Pasó el otoño y entró el invierno. Se hizo con unas ovejas y un perro pastor diligente y eficaz al que sólo le faltaba hablar. Llegaron las nieves y hubo de construir un caseto para resguardar a las ovejas. Se pasaba el día en la finca, entre las ovejas y el huerto. Bien pegado a la tierra como pretendía. Viendo pasar los días sin tregua arropado por la soledad de la aldea y el monte mancillado. De cuando en cuando, veía pasar a el Trampas al que el invierno parecía encorvar cada vez más; en tal grado que se diría a punto de echar a andar a cuatro patas, casi abandonándose a su condición animal.
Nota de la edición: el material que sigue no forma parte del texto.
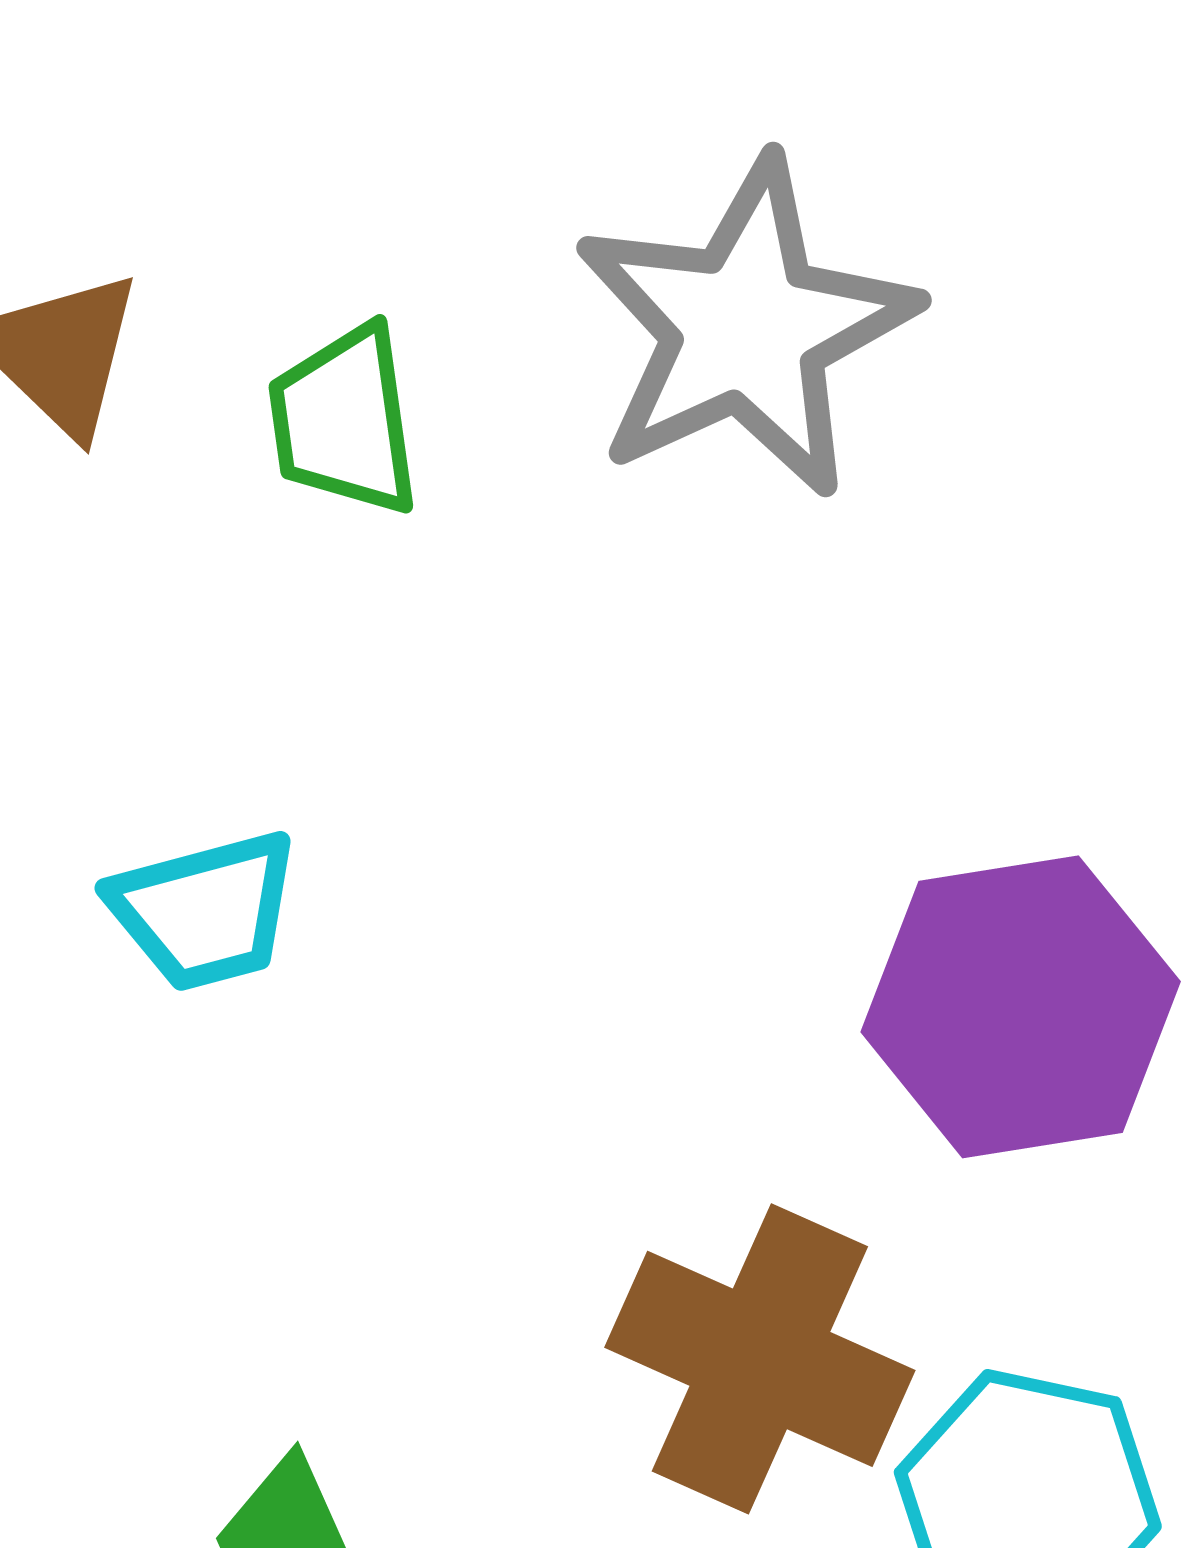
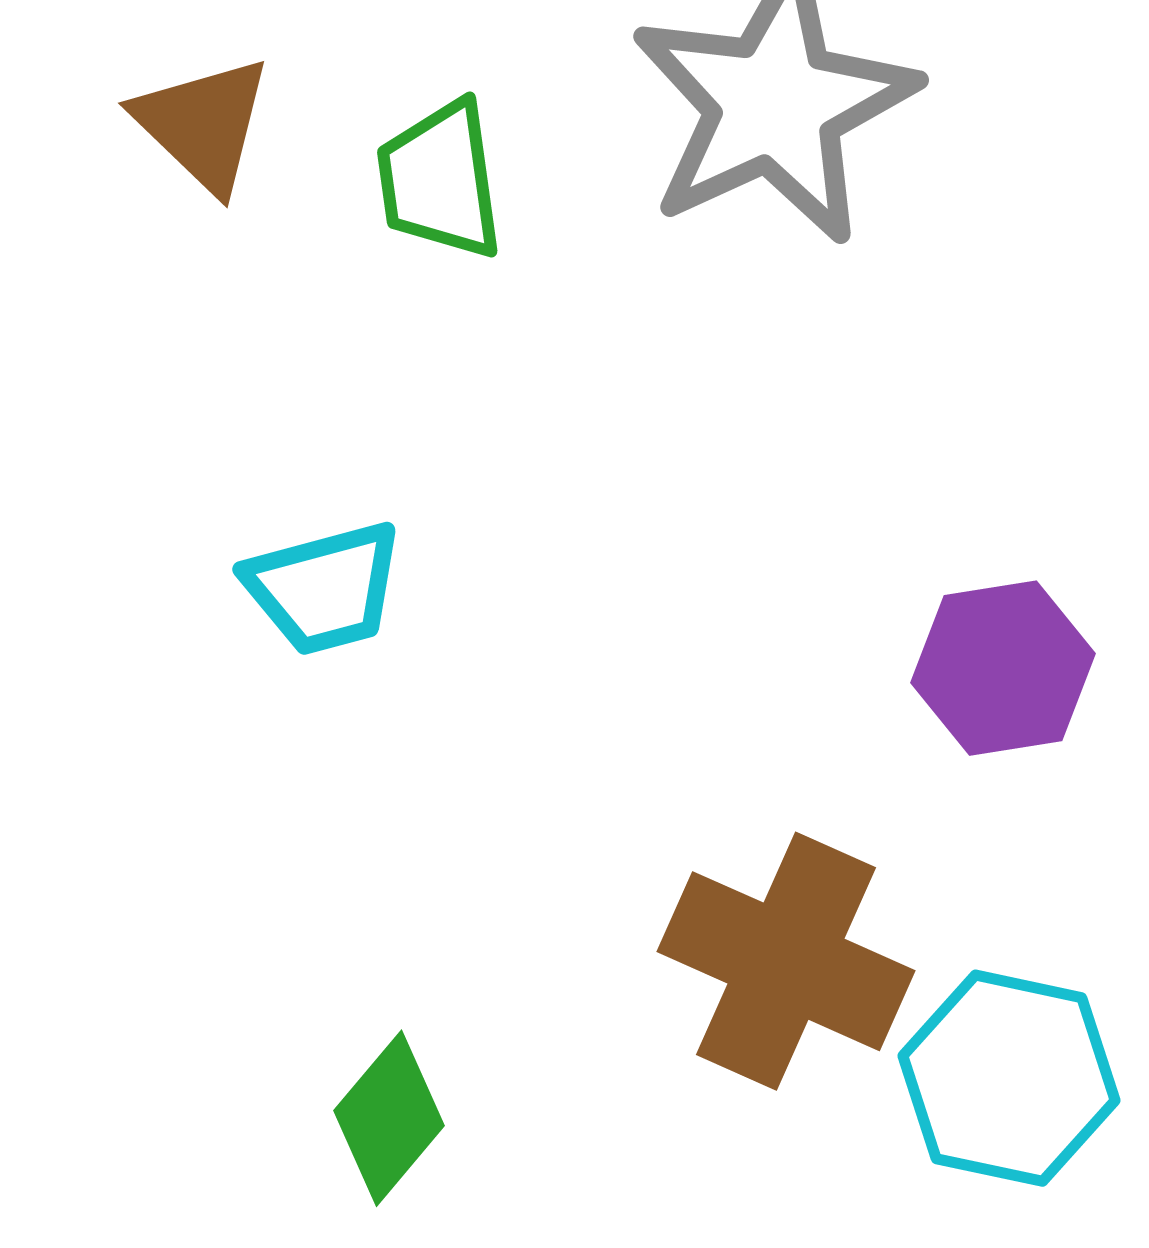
purple hexagon: (1021, 1007) -> (1003, 668), size x0.7

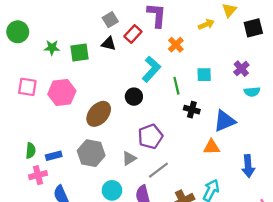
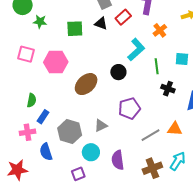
green star: (52, 48) -> (40, 22), moved
orange triangle: (211, 147) -> (175, 129), moved
green semicircle: (31, 151) -> (32, 100), moved
gray hexagon: (91, 153) -> (70, 132), moved
blue rectangle: (54, 156) -> (43, 117), turned -48
gray triangle: (129, 158) -> (101, 126), moved
gray line: (158, 170) -> (151, 135), moved

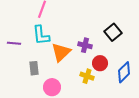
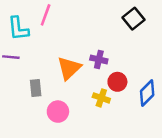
black square: (113, 32) -> (134, 19), moved
cyan L-shape: (41, 35) -> (18, 29), moved

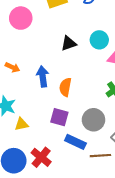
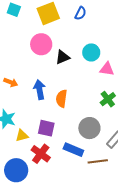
pink circle: (21, 18) -> (41, 44), moved
purple square: (59, 117) -> (46, 128), moved
red cross: (41, 157) -> (41, 154), moved

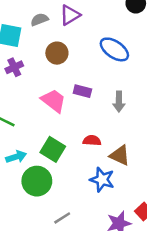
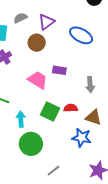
purple triangle: (70, 15) -> (46, 22), moved
gray arrow: (119, 102) -> (90, 85), moved
green square: (53, 149) -> (50, 111), moved
cyan arrow: (16, 157) -> (21, 119), moved, turned -70

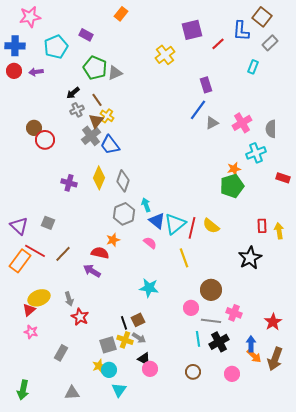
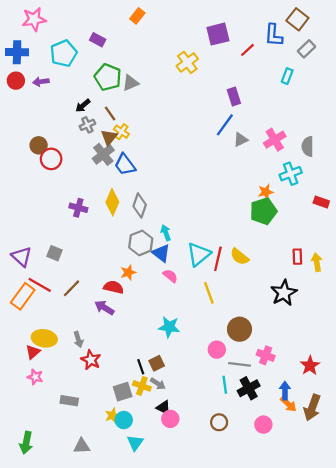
blue triangle: (157, 221) -> (161, 253), moved
yellow ellipse: (39, 298) -> (44, 338), turned 30
gray rectangle: (61, 353) -> (69, 401), turned 70

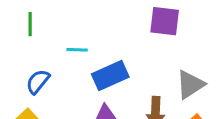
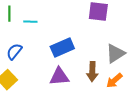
cyan line: (77, 50) -> (30, 22), moved

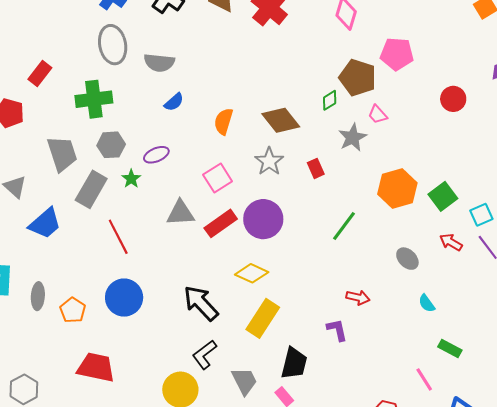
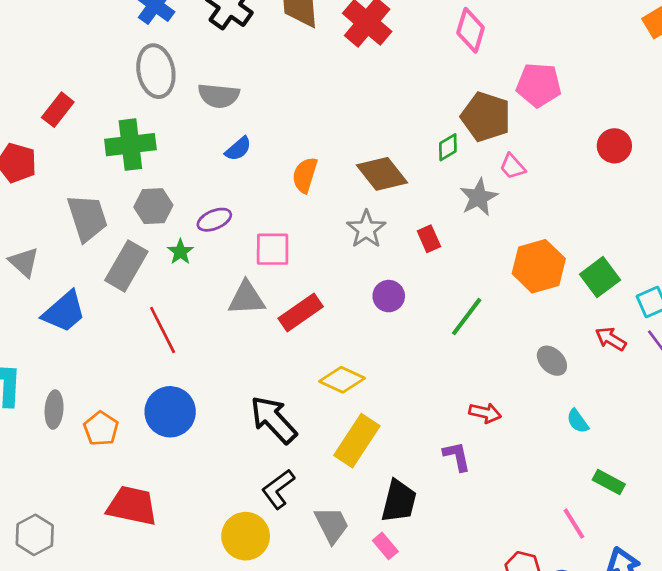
pink square: (218, 178) -> (273, 249), moved, turned 32
purple circle: (263, 219) -> (389, 296), moved, size x0.6

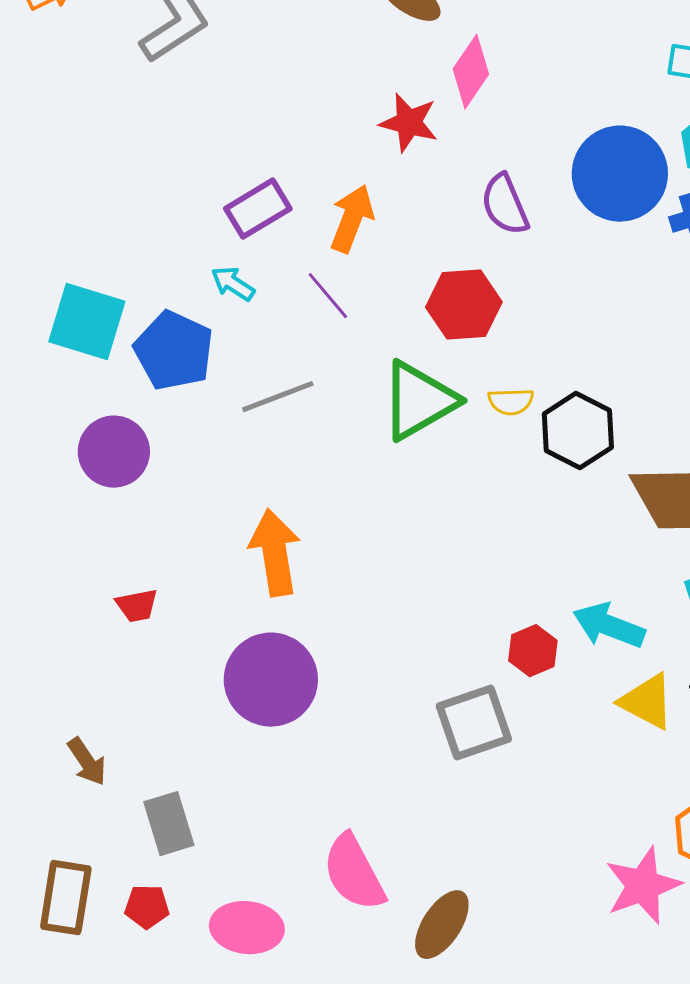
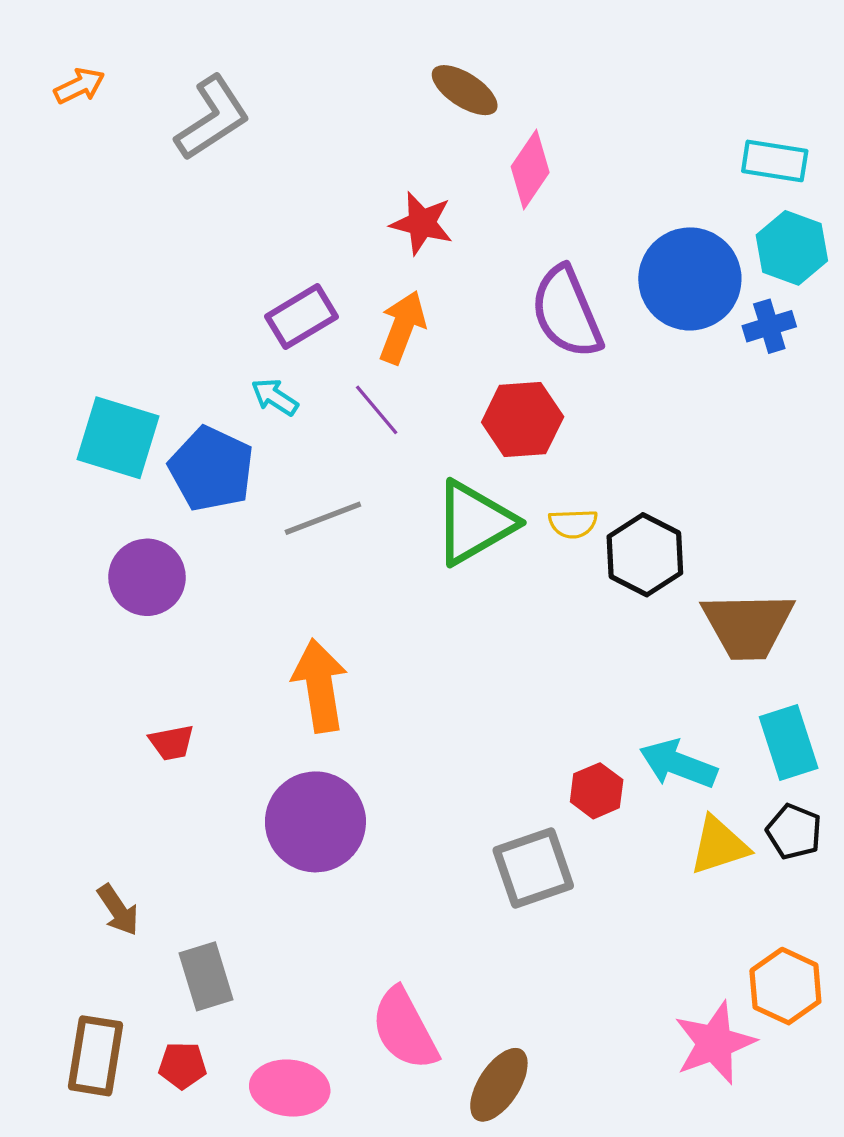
red star: (409, 123) -> (422, 223), moved
purple semicircle: (505, 205) -> (567, 312), size x1.4
yellow triangle: (647, 702) -> (719, 846), turned -46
Cuando coincidía que estaba trabajando en la finca, el Trampas se paraba un rato junto a la valla a echar unas palabras insustanciales <<Qué, las ovejas…>>, <<Viene nieve…>>. Él lo tenía por una especie de husmeador, un aranoso que buscaba sacar alguna ventaja de lo que veía y escuchaba para después urdir el amaño; al verlo torcía el gesto y no le daba carrete, seguía con lo que estaba haciendo y sólo levantaba la cabeza para responderle con algún monosílabo o contemporizar a través de trivialidades destinadas a zanjar la charla. Dos o tres veces por semana el Trampas pasaba por delante de la finca. Se detenía a observarlo y hacer algún comentario que él trataba de sortear fingiéndose muy ocupado, concentrándose en la tarea o simplemente ignorándole si se encontraba a suficiente distancia . El perro comenzó a percibir esa hostilidad y le ladraba con saña. No ladraba a nadie más. El perro también había calado a el Trampas; o quizá era sólo que desconfiaba de su apariencia animalesca, pero cada vez que topaba con él por aquellos andurriales le recibía con un alboroto de ladridos y daba vueltas a su alrededor hostigándole, a continuación el amo llamaba al perro para sacárselo de encima mientras el Trampas decía cabizbajo <<Es necio el perruco ¿eh?>>. Estos encuentros pasaron a formar parte de la rutina de la aldea, como el viento del Este que tiraba los chamizos, como el sol resplandeciente y jubiloso elevándose sobre la niebla del valle, como el choteo de las urracas en el prado; el perro desaparecía ladrando con especial inquina y ya sabía que por ahí llegaba el Trampas y que antes de saludar le diría: <<Es necio el perruco ¿eh?>>.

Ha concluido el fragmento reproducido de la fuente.